You can call a WeightedMean with a value or with another WeightedMean to fill
inplace, as well.

Views
-----

Most of the accumulators (except Sum) support a View. This is what is returned from
a histogram when ``.view()`` is requested. This is a structured NumPy ndarray, with a few small
additions to make them easier to work with. Like a NumPy recarray, you can access the fields with
attributes; you can even access (but not set) computed attributes like ``.variance``. A view will
also return an accumulator instance if you select a single item.

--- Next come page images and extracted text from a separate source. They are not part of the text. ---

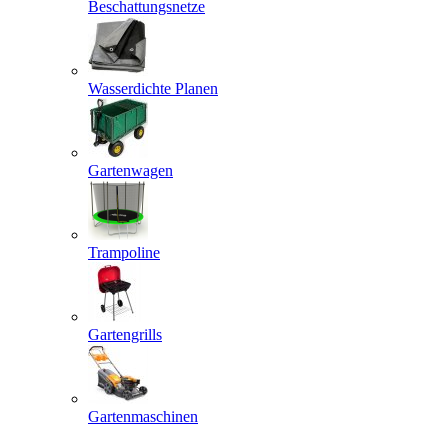
Beschattungsnetze
Wasserdichte Planen
Gartenwagen
Trampoline
Gartengrills
Gartenmaschinen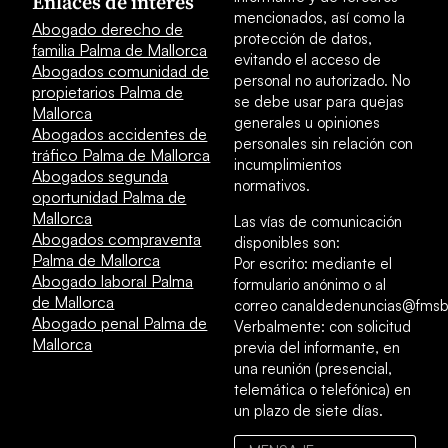
Enlaces de interés
mencionados, así como la
Abogado derecho de
protección de datos,
familia Palma de Mallorca
evitando el acceso de
Abogados comunidad de
personal no autorizado. No
propietarios Palma de
se debe usar para quejas
Mallorca
generales u opiniones
Abogados accidentes de
personales sin relación con
tráfico Palma de Mallorca
incumplimientos
Abogados segunda
normativos.
oportunidad Palma de
Mallorca
Las vías de comunicación
Abogados compraventa
disponibles son:
Palma de Mallorca
Por escrito: mediante el
Abogado laboral Palma
formulario anónimo o al
de Mallorca
correo canaldedenuncias@fmsb
Abogado penal Palma de
Verbalmente: con solicitud
Mallorca
previa del informante, en
una reunión (presencial,
telemática o telefónica) en
un plazo de siete días.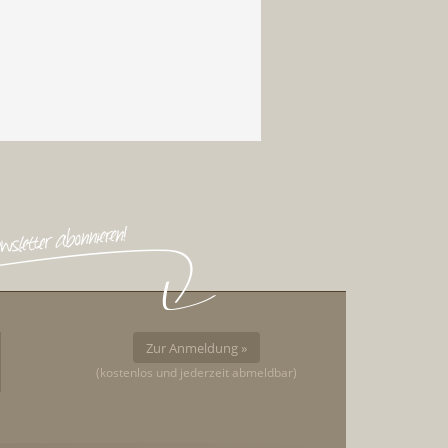
Zur Anmeldung »
(kostenlos und jederzeit abmeldbar)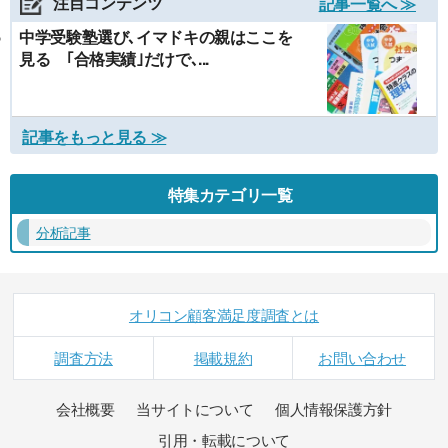
注目コンテンツ
記事一覧へ ≫
中学受験塾選び､イマドキの親はここを
見る ｢合格実績｣だけで､...
記事をもっと見る ≫
特集カテゴリ一覧
分析記事
オリコン顧客満足度調査とは
調査方法
掲載規約
お問い合わせ
会社概要
当サイトについて
個人情報保護方針
引用・転載について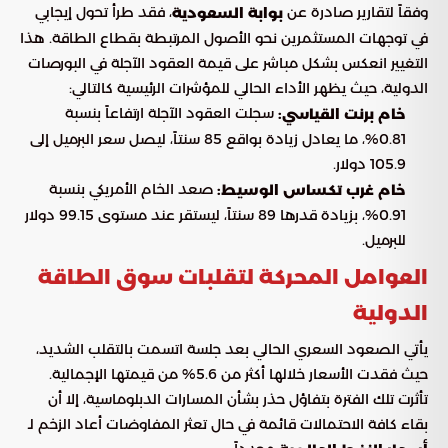
وفقاً لتقارير صادرة عن
، فقد طرأ تحول إيجابي
بوابة السعودية
في توجهات المستثمرين نحو الأصول المرتبطة بقطاع الطاقة. هذا
التغيير انعكس بشكل مباشر على قيمة العقود الآجلة في البورصات
الدولية، حيث يظهر الأداء الحالي للمؤشرات الرئيسية كالتالي:
سجلت العقود الآجلة ارتفاعاً بنسبة
خام برنت القياسي:
0.81%، ما يعادل زيادة بواقع 85 سنتاً، ليصل سعر البرميل إلى
105.9 دولار.
صعد الخام الأمريكي بنسبة
خام غرب تكساس الوسيط:
0.91%، بزيادة قدرها 89 سنتاً، ليستقر عند مستوى 99.15 دولار
للبرميل.
العوامل المحركة لتقلبات سوق الطاقة
الدولية
يأتي الصعود السعري الحالي بعد جلسة اتسمت بالتقلب الشديد،
حيث فقدت الأسعار خلالها أكثر من 5.6% من قيمتها الإجمالية.
تأثرت تلك الفترة بتفاؤل حذر بشأن المسارات الدبلوماسية، إلا أن
بقاء كافة الاحتمالات قائمة في حال تعثر المفاوضات أعاد الزخم لـ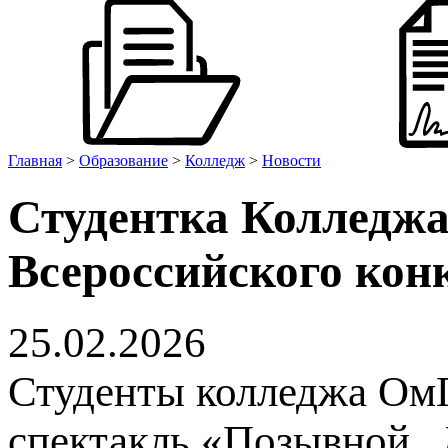
Главная
>
Образование
>
Колледж
>
Новости
Студентка Колледж
Всероссийского кон
25.02.2026
Студенты колледжа Ом
спектакль «Позывной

You can set a view's contents
with a stacked array, and each item in the stack will be used for the (computed) values that a
normal constructor would take. For example, WeighedMean can take an array with a final
dimension four long, with ``sum_of_weights``, ``sum_of_weights_squared``, ``value``, and ``variance``
elements, even though several of these values are computed from the internal representation.